Your father is not dead, Devereux replied, although I must not disguise from you that his life is despaired of. He has been infamously treated, and, as it is presumed, unfairly wounded, either by some hired assassin or by Sir David Ap Owen, with whom the unhappy gentleman, it seems, had been induced to trust himself, and turn out alone to settle their differences by a duel. This is all we can at present collect of an affair, that has a very black appearance. Suspicion is strong against Ap Owen, who has absconded, and the ministers of justice are sent out in all directions after him. He is not yet discovered; and your poor father, who is now attended by his surgeons in my house, I am sorry to say, is in no capacity of giving us any information, his senses being totally deranged.

To this De Lancaster for a few minutes was in no condition to make answer, but put up his hand to his eyes, and suffered grief to overpower him. The barge now approached the landing place, where Devereux’s carriage was in waiting. Our hero rallied his spirits, landed from the barge with an assumed composure, took his seat in the coach, and soon found himself at the door of a magnificent house in the great square, that opens to the river.

Ushered by his friendly host through a noble hall, John De Lancaster ascended the stairs, and cautiously entered the chamber, where his father was lying on a couch, at the side of which a young lady was standing, who made a sign for him to stop. It was the daughter of Mr. Devereux, and by the faint light, that was admitted into the chamber, the elegance of her form struck on the instant with such a resemblance to the image ever present to his mind, that in the agitation of the moment the words involuntarily escaped him in a murmur loud enough for her to hear—Heaven defend me, is it my Amelia, or some sister angel, that I see?—Alas, she said, ’twould be an angel’s office to afford you comfort; for human help I fear is all in vain—He bowed, and approached the couch.

A death-like insensibility, though not death itself, seemed to have locked up all the vital powers of the unhappy object, which to behold, now chilled the filial heart of our afflicted hero. He took his father’s hand, and turning to the lady by his side—It is not absolutely cold, he said, nor is his pulse quite gone. If I could waken him from this morbid trance, and get him once to turn his eyes upon me, I think that he would know me.

Try it, she said; and speak to him.
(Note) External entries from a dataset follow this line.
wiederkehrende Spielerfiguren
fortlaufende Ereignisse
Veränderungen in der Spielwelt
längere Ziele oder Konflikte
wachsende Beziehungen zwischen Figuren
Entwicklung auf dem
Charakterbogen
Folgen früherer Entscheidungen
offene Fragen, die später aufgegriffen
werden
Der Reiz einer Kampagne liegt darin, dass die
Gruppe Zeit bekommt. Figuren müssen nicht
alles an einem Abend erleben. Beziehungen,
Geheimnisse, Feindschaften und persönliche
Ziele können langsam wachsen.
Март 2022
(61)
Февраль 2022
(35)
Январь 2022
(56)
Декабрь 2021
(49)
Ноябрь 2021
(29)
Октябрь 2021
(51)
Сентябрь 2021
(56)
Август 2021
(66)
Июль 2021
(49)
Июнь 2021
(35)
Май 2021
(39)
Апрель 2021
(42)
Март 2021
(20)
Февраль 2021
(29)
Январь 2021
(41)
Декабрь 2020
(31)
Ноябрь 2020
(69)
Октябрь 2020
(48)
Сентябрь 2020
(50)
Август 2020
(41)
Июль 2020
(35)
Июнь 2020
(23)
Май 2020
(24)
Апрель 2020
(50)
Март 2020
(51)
Perhaps your voice may rouse him: Our’s have no effect.

Father! he cried, my father, do you hear me? I am your son. I am come to visit you; to comfort you, to avenge you. Look on me; recollect me! it is I; ’tis John De Lancaster, who speaks to you.

The filial voice awakened him; the animating call stayed the emancipated spirit, even in the act of parting on its flight, and Death, at Nature’s privileged appeal still to be heard, forbore to stop the pulses of the heart, and gave the reinstated senses once more use of their suspended functions.
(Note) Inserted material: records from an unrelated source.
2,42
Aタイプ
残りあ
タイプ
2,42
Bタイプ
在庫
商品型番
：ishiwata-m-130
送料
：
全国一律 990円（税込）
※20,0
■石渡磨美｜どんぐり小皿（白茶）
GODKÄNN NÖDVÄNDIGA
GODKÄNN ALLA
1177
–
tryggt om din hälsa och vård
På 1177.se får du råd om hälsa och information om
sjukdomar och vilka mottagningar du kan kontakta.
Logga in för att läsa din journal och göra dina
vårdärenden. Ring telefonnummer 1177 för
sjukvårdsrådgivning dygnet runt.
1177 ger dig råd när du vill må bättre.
When Maria Devereux saw this, she exclaimed—He lives; he stirs! Let in more light, that he may see his son.

The dying father had now unclosed his eyes, and the wild ghastly stare, with which at first he fixed them on his son, as his mind gained its recollecting power, softened, and by degrees assumed a look, indicative of that intelligence, that gleam of satisfaction and delight, which in his mercy God sometimes vouchsafes, when he releases his afflicted creatures, and calls them to his peace from persecution and a world of woe.

At length a voice, yet audible, exclaimed—My son, my son! I see you, hear you: You are come to close your father’s eyes—May Heaven reward you for it! Ah John, John, I am murdered, basely murdered.—Here he checked, and straggled hard for words. At length he faintly cried, Reach me a cordial; let me wet my throat, and I’ll relate it to you.